═════ Material for the task

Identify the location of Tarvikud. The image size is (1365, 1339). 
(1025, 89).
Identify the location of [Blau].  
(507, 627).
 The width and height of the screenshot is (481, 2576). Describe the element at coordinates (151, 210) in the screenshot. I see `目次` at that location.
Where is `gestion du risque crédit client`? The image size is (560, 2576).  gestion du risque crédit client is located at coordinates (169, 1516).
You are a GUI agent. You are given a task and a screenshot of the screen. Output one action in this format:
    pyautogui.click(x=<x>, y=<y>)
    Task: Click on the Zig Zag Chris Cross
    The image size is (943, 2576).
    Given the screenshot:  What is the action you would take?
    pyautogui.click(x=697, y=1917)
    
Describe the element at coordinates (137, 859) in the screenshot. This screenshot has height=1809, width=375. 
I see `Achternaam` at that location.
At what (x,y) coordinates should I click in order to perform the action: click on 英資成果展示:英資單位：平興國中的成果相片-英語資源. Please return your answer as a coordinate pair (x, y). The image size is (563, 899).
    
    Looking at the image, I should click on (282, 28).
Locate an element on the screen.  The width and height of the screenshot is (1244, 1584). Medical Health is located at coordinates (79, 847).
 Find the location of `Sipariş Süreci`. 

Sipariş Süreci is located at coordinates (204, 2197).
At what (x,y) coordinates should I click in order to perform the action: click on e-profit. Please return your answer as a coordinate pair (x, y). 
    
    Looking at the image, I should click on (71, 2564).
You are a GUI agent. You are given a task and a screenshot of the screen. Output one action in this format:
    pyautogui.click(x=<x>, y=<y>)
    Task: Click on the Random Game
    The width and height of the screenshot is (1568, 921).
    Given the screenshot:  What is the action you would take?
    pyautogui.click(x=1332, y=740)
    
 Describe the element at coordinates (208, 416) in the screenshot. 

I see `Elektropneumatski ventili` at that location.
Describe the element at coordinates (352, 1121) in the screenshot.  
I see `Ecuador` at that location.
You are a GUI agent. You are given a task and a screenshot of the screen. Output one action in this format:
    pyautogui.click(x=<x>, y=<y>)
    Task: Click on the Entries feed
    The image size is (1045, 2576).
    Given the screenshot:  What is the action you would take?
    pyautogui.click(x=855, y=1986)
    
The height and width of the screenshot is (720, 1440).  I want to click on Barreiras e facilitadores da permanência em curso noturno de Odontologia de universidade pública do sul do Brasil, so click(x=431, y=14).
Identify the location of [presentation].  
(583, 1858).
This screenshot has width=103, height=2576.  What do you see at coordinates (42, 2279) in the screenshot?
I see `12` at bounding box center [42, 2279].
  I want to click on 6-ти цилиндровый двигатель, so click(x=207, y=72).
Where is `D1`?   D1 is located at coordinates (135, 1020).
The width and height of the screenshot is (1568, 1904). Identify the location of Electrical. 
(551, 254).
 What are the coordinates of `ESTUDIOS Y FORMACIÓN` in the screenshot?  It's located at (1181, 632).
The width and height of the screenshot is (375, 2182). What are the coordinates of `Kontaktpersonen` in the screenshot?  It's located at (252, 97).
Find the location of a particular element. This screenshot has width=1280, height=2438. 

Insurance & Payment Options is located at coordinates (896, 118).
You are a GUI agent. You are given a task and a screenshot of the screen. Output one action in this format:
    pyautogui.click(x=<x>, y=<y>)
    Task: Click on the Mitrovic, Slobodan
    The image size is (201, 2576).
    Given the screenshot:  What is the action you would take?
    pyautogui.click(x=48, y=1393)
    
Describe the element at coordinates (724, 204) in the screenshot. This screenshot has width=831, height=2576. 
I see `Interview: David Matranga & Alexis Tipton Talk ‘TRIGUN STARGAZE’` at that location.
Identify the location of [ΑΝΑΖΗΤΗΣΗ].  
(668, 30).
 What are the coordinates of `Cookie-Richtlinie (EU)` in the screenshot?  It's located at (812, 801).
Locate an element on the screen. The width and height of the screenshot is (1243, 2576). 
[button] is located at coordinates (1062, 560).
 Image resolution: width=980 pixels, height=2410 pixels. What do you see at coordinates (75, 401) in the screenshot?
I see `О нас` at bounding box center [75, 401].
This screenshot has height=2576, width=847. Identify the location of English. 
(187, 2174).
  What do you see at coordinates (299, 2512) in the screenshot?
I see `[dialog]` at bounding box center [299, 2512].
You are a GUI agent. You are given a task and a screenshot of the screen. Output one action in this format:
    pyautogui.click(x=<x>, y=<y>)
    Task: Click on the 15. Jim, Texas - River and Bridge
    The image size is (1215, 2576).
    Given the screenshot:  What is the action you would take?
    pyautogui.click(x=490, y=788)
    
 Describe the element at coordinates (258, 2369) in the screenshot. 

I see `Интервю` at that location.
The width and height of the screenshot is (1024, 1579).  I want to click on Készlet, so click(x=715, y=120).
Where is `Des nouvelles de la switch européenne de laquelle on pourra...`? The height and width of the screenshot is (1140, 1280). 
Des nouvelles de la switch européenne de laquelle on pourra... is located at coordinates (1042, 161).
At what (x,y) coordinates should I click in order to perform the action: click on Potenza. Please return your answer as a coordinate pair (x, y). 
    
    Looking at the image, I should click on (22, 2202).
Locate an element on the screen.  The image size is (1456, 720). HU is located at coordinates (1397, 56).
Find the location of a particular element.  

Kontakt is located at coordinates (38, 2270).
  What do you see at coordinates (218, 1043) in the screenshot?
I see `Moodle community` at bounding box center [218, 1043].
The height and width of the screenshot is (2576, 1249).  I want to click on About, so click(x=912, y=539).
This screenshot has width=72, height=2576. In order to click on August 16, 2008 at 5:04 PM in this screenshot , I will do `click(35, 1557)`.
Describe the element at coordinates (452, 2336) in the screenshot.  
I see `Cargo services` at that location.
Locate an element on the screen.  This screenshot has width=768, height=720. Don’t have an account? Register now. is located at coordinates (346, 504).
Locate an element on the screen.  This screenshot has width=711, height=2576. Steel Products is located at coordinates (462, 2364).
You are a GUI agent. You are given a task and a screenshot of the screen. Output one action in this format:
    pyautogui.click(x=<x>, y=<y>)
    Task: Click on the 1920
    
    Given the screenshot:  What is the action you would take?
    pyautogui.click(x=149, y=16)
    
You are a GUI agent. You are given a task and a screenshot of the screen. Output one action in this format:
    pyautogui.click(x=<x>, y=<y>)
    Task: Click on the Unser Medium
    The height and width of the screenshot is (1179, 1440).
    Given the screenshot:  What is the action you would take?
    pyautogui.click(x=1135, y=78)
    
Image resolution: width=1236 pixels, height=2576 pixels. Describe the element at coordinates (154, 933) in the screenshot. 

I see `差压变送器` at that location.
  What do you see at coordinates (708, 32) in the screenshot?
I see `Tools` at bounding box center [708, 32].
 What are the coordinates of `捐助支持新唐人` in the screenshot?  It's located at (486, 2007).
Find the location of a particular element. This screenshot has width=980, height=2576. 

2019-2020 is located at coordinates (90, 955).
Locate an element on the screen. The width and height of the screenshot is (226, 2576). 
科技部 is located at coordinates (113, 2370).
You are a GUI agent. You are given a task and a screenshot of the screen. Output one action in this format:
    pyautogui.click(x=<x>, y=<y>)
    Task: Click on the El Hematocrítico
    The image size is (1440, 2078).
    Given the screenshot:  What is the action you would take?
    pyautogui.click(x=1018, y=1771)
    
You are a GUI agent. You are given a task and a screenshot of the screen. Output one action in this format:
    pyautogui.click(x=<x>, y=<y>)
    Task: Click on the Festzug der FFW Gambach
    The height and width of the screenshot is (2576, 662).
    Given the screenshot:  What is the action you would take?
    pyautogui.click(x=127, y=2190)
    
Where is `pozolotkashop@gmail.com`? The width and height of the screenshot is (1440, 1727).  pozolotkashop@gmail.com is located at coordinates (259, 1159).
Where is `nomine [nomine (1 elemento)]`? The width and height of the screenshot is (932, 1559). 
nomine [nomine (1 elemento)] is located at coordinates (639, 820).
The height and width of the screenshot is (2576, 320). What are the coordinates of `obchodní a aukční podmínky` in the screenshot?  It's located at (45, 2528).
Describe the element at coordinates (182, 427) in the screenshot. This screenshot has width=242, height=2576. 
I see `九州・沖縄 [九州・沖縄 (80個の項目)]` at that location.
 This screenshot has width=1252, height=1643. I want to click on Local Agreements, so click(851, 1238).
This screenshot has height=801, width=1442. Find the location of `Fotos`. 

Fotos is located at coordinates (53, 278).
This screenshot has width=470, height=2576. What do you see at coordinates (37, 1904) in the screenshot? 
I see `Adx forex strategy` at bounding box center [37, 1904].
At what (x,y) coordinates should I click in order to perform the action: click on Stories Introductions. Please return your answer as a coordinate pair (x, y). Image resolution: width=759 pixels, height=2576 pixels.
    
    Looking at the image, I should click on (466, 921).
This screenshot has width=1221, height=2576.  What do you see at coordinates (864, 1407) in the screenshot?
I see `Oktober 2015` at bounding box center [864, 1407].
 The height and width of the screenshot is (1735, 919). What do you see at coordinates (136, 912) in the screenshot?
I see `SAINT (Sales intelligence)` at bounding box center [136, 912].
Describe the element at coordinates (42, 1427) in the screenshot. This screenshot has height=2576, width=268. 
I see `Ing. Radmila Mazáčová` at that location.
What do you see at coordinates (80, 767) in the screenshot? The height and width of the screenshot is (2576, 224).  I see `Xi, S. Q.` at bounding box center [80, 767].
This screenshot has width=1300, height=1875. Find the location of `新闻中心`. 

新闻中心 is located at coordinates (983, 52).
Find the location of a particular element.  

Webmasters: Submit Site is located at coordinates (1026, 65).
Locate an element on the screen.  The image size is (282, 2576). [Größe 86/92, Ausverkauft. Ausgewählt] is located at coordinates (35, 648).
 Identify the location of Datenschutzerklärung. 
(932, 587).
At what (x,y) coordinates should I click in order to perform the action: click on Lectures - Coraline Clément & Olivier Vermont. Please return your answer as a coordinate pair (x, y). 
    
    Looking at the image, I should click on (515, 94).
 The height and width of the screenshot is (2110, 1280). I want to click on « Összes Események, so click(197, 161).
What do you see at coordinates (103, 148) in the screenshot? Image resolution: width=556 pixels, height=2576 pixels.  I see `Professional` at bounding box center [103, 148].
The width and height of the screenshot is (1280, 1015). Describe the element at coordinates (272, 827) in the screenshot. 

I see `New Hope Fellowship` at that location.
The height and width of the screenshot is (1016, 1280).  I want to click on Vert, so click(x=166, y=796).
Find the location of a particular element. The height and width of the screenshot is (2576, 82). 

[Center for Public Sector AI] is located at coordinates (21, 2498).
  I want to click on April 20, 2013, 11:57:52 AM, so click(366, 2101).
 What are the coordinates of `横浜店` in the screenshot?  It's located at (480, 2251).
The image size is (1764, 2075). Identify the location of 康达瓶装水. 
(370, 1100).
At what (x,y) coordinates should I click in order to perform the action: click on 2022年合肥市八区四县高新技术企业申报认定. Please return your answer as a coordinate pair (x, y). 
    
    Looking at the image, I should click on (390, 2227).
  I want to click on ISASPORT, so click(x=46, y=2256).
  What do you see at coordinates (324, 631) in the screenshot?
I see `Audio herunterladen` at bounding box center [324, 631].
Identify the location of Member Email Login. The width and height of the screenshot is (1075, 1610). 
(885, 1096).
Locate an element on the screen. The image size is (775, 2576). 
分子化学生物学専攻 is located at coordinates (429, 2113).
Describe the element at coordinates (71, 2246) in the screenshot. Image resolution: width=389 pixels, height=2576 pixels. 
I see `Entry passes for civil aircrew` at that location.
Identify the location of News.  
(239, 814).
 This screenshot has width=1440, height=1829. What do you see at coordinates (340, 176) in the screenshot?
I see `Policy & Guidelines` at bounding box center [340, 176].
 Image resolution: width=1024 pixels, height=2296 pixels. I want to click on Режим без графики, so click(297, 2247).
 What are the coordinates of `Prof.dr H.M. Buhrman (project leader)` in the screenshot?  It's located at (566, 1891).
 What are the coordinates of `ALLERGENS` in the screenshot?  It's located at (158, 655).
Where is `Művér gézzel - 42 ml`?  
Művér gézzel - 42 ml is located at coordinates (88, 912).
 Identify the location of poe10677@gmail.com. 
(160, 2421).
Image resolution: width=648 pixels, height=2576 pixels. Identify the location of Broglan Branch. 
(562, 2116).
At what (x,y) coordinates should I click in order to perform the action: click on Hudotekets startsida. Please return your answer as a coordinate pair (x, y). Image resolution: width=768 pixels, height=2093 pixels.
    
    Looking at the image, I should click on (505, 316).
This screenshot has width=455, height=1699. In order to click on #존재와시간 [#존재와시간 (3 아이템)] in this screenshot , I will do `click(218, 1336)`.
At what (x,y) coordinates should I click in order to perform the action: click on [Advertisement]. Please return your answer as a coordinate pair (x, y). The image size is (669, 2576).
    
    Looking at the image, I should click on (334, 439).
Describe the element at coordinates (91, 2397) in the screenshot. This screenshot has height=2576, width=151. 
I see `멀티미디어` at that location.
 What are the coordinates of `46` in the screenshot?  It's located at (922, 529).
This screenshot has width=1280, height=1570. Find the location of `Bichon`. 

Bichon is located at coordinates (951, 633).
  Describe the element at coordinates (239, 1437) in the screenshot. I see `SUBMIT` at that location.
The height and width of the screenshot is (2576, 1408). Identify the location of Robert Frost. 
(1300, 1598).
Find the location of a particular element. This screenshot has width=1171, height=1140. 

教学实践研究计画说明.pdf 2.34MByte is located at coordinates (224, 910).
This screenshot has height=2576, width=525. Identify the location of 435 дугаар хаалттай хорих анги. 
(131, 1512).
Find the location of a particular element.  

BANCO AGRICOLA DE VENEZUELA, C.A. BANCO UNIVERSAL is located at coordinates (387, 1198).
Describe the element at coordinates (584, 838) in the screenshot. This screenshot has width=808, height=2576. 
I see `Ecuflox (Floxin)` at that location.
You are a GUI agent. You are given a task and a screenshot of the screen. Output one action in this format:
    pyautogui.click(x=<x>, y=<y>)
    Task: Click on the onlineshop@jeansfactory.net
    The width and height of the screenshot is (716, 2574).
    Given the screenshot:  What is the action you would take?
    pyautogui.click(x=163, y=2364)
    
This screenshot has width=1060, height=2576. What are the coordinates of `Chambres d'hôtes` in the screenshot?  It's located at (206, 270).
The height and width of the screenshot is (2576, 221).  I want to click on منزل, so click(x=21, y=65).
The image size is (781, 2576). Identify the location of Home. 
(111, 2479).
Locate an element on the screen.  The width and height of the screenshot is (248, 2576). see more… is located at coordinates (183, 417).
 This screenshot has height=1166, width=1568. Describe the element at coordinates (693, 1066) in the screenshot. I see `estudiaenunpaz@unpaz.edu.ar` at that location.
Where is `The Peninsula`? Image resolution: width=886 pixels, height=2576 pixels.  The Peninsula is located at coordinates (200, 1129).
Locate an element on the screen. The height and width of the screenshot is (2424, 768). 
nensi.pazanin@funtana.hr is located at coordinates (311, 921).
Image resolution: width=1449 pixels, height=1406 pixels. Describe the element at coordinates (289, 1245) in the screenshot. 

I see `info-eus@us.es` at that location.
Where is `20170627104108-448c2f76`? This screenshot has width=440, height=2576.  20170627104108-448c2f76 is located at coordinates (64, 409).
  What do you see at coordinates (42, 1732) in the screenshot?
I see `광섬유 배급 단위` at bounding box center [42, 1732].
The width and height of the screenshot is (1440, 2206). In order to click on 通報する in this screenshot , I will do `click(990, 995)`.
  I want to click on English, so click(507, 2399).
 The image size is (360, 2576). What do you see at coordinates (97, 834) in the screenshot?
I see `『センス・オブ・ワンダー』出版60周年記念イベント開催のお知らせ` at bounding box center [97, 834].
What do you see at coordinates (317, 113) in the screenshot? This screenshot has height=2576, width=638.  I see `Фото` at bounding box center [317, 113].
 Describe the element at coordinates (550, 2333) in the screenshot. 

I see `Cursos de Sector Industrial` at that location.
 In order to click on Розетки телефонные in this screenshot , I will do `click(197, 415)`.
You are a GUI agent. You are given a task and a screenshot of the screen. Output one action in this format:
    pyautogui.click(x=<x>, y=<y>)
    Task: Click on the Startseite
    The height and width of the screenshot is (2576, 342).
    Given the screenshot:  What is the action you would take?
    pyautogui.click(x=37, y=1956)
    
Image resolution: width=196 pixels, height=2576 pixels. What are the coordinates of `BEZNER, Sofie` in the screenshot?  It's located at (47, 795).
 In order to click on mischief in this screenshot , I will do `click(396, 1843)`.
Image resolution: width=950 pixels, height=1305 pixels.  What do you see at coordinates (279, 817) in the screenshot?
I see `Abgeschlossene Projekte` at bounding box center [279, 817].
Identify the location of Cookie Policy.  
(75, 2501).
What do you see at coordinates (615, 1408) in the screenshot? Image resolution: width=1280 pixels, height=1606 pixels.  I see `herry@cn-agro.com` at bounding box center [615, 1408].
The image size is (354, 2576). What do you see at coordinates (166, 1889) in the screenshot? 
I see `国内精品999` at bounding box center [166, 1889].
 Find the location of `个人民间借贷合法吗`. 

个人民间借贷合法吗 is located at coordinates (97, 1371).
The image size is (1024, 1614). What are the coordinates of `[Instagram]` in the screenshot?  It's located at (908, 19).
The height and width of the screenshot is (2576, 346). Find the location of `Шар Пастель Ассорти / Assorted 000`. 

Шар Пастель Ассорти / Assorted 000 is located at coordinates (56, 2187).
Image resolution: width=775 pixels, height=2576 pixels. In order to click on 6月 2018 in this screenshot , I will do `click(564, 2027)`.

══════════

## Assignment
From the records above, print only the lines between the one holding "What do you see at coordinates (615, 1408)" and the one holding "The image size is (1024, 1614).", inclusive, exactly as they stand.

## Output for this exercise
What do you see at coordinates (615, 1408) in the screenshot? Image resolution: width=1280 pixels, height=1606 pixels.  I see `herry@cn-agro.com` at bounding box center [615, 1408].
The image size is (354, 2576). What do you see at coordinates (166, 1889) in the screenshot? 
I see `国内精品999` at bounding box center [166, 1889].
 Find the location of `个人民间借贷合法吗`. 

个人民间借贷合法吗 is located at coordinates (97, 1371).
The image size is (1024, 1614). What are the coordinates of `[Instagram]` in the screenshot?  It's located at (908, 19).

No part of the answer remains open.